La CR a également insisté pour que l’OFB adopte une approche plus pédagogique, en conseillant les agriculteurs avant de dresser des procès-verbaux, plutôt que de sanctionner sans explication ni accompagnement.
Le préfet a reconnu qu’il était indispensable d’informer les agriculteurs de la présence d’habitats protégés, et a demandé à ses services d’étudier un moyen concret d’y parvenir. Une avancée importante pour la Coordination Rurale, qui défend depuis longtemps plus de transparence et moins de répression.
Loup : enfin des analyses salivaires pour mieux connaître la réalité
Sur le dossier du loup, la CR a exprimé sa déception face à l’absence de mesures fortes pour protéger les éleveurs, et souligné que les méthodes de comptage actuelles sous-évaluent la population réelle. Le préfet a partagé le constat d’une situation préoccupante et s’est déclaré favorable au recours systématique aux prélèvements salivaires sur les animaux victimes d’attaques.
Une expérimentation en Côte-d’Or sera d’ailleurs lancée, avec la Chambre d’agriculture et l’OFB, pour fiabiliser les données génétiques. La CR se félicite de cette ouverture, rappelant que mieux connaître la réalité du terrain, c’est déjà mieux protéger les éleveurs.
Zones vulnérables aux nitrates : des données illisibles, la CR réclame une synthèse claire
La révision des zones vulnérables aux nitrates a également suscité de vives réactions. Les services ont transmis des masses de données brutes, réparties entre quatre opérateurs différents, rendant leur exploitation quasiment impossible dans les délais.
La Coordination Rurale a exigé la production d’une synthèse régionale claire, commune par commune, mentionnant le statut (classée, entrante, sortante) et la raison du classement. La DREAL n’a pas dit non : un signe encourageant que la CR entend suivre de près.
Pour le syndicat, il est urgent de sortir de la logique de suspicion permanente envers les pratiques agricoles et de prendre enfin en compte les sources urbaines de pollution.

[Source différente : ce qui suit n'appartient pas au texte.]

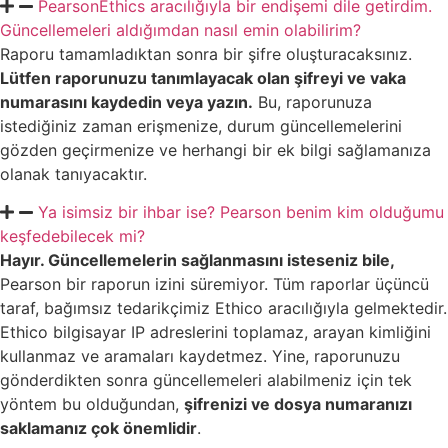
PearsonEthics aracılığıyla bir endişemi dile getirdim.
Güncellemeleri aldığımdan nasıl emin olabilirim?
Raporu tamamladıktan sonra bir şifre oluşturacaksınız.
Lütfen raporunuzu tanımlayacak olan şifreyi ve vaka
numarasını kaydedin veya yazın.
Bu, raporunuza
istediğiniz zaman erişmenize, durum güncellemelerini
gözden geçirmenize ve herhangi bir ek bilgi sağlamanıza
olanak tanıyacaktır.
Ya isimsiz bir ihbar ise? Pearson benim kim olduğumu
keşfedebilecek mi?
Hayır. Güncellemelerin sağlanmasını isteseniz bile,
Pearson bir raporun izini süremiyor. Tüm raporlar üçüncü
taraf, bağımsız tedarikçimiz Ethico aracılığıyla gelmektedir.
Ethico bilgisayar IP adreslerini toplamaz, arayan kimliğini
kullanmaz ve aramaları kaydetmez. Yine, raporunuzu
gönderdikten sonra güncellemeleri alabilmeniz için tek
yöntem bu olduğundan,
şifrenizi ve dosya numaranızı
saklamanız çok önemlidir
.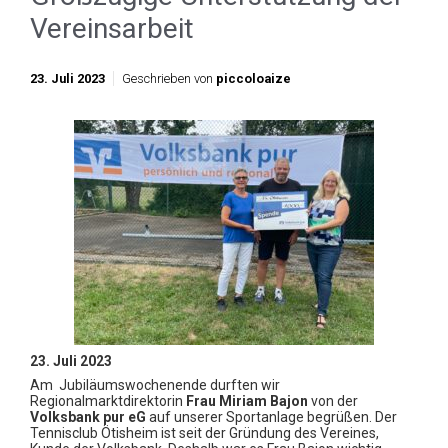
Vereinsarbeit
23. Juli 2023
Geschrieben von
piccoloaize
23. Juli 2023
Am Jubiläumswochenende durften wir
Regionalmarktdirektorin
Frau Miriam Bajon
von der
Volksbank pur eG
auf unserer Sportanlage begrüßen. Der
Tennisclub Ötisheim ist seit der Gründung des Vereines,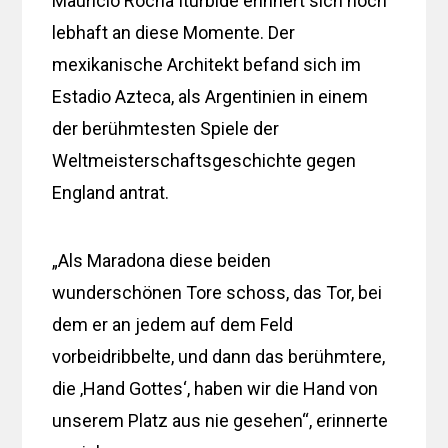
Mauricio Rocha Iturbide erinnert sich noch
lebhaft an diese Momente. Der
mexikanische Architekt befand sich im
Estadio Azteca, als Argentinien in einem
der berühmtesten Spiele der
Weltmeisterschaftsgeschichte gegen
England antrat.
„Als Maradona diese beiden
wunderschönen Tore schoss, das Tor, bei
dem er an jedem auf dem Feld
vorbeidribbelte, und dann das berühmtere,
die ‚Hand Gottes‘, haben wir die Hand von
unserem Platz aus nie gesehen“, erinnerte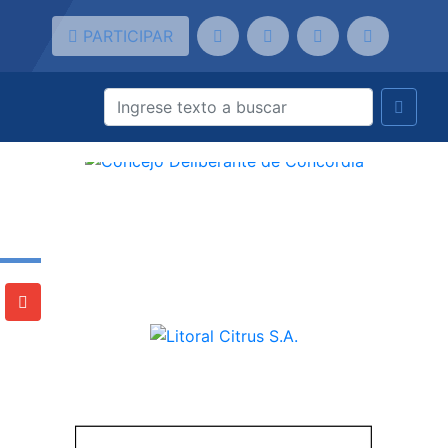
PARTICIPAR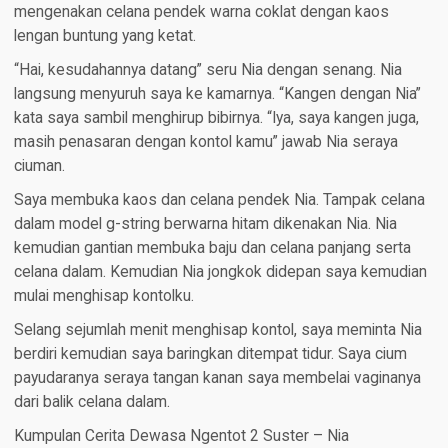
mengenakan celana pendek warna coklat dengan kaos
lengan buntung yang ketat.
“Hai, kesudahannya datang” seru Nia dengan senang. Nia
langsung menyuruh saya ke kamarnya. “Kangen dengan Nia”
kata saya sambil menghirup bibirnya. “Iya, saya kangen juga,
masih penasaran dengan kontol kamu” jawab Nia seraya
ciuman.
Saya membuka kaos dan celana pendek Nia. Tampak celana
dalam model g-string berwarna hitam dikenakan Nia. Nia
kemudian gantian membuka baju dan celana panjang serta
celana dalam. Kemudian Nia jongkok didepan saya kemudian
mulai menghisap kontolku.
Selang sejumlah menit menghisap kontol, saya meminta Nia
berdiri kemudian saya baringkan ditempat tidur. Saya cium
payudaranya seraya tangan kanan saya membelai vaginanya
dari balik celana dalam.
Kumpulan Cerita Dewasa Ngentot 2 Suster – Nia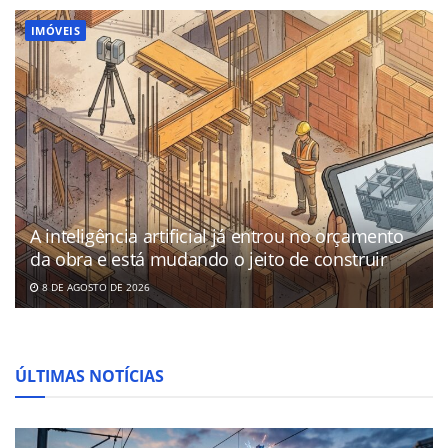
IMÓVEIS
A inteligência artificial já entrou no orçamento
da obra e está mudando o jeito de construir
8 DE AGOSTO DE 2026
ÚLTIMAS NOTÍCIAS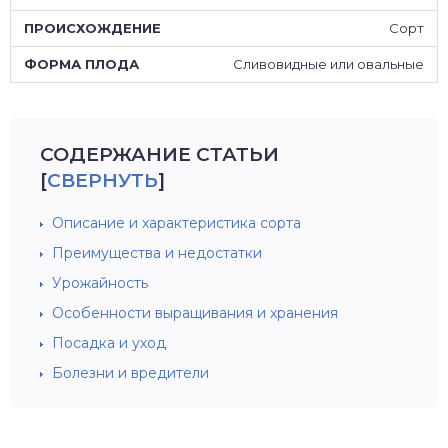
Сорт
Сливовидные или овальные
СОДЕРЖАНИЕ СТАТЬИ
[
СВЕРНУТЬ
]
Описание и характеристика сорта
Преимущества и недостатки
Урожайность
Особенности выращивания и хранения
Посадка и уход
Болезни и вредители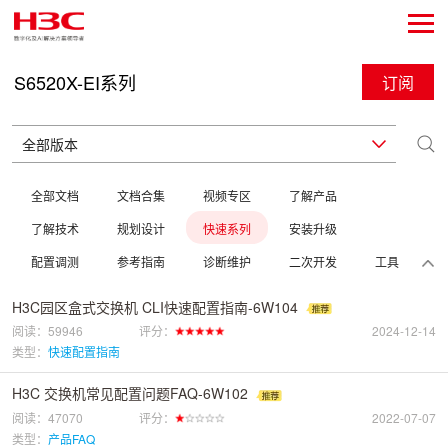
S6520X-EI系列
订阅
全部文档
文档合集
视频专区
了解产品
了解技术
规划设计
快速系列
安装升级
配置调测
参考指南
诊断维护
二次开发
工具
H3C园区盒式交换机 CLI快速配置指南-6W104
阅读：59946
评分：
2024-12-14
类型：
快速配置指南
H3C 交换机常见配置问题FAQ-6W102
阅读：47070
评分：
2022-07-07
类型：
产品FAQ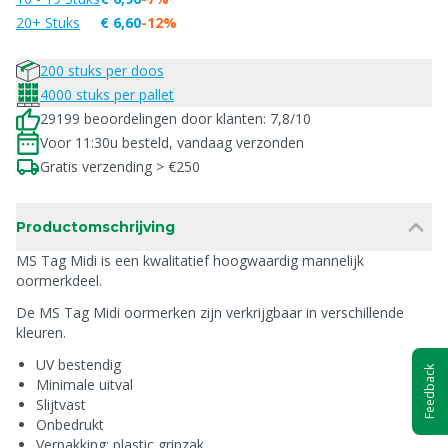
20+ Stuks
€ 6,60
-12%
200 stuks per doos
4000 stuks per pallet
29199 beoordelingen door klanten: 7,8/10
Voor 11:30u besteld, vandaag verzonden
Gratis verzending > €250
Productomschrijving
MS Tag Midi is een kwalitatief hoogwaardig mannelijk
oormerkdeel.
De MS Tag Midi oormerken zijn verkrijgbaar in verschillende
kleuren.
UV bestendig
Feedback
Minimale uitval
Slijtvast
Onbedrukt
Verpakking: plastic gripzak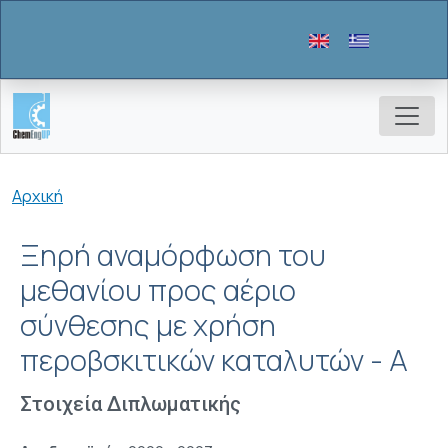
Παράκαμψη προς το κυρίως περιεχόμενο
Breadcrumb
Αρχική
Ξηρή αναμόρφωση του
μεθανίου προς αέριο
σύνθεσης με χρήση
περοβσκιτικών καταλυτών - Α
Στοιχεία Διπλωματικής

DNC, TVA, facturation électronique…
Sur d’autres sujets — Dermatose Nodulaire Contagieuse, TVA viticole ou facturation électronique — la CR a rappelé la nécessité d’un accompagnement réel des exploitants, d’une simplification administrative et d’un traitement équitable des responsabilités.
Une écoute réelle, mais la vigilance reste de mise
La Coordination Rurale salue l’écoute attentive du préfet et de ses services, ainsi que les premières pistes évoquées sur plusieurs dossiers sensibles. Mais le syndicat reste vigilant et attend désormais des actes concrets pour répondre aux attentes légitimes des agriculteurs de Bourgogne-Franche-Comté.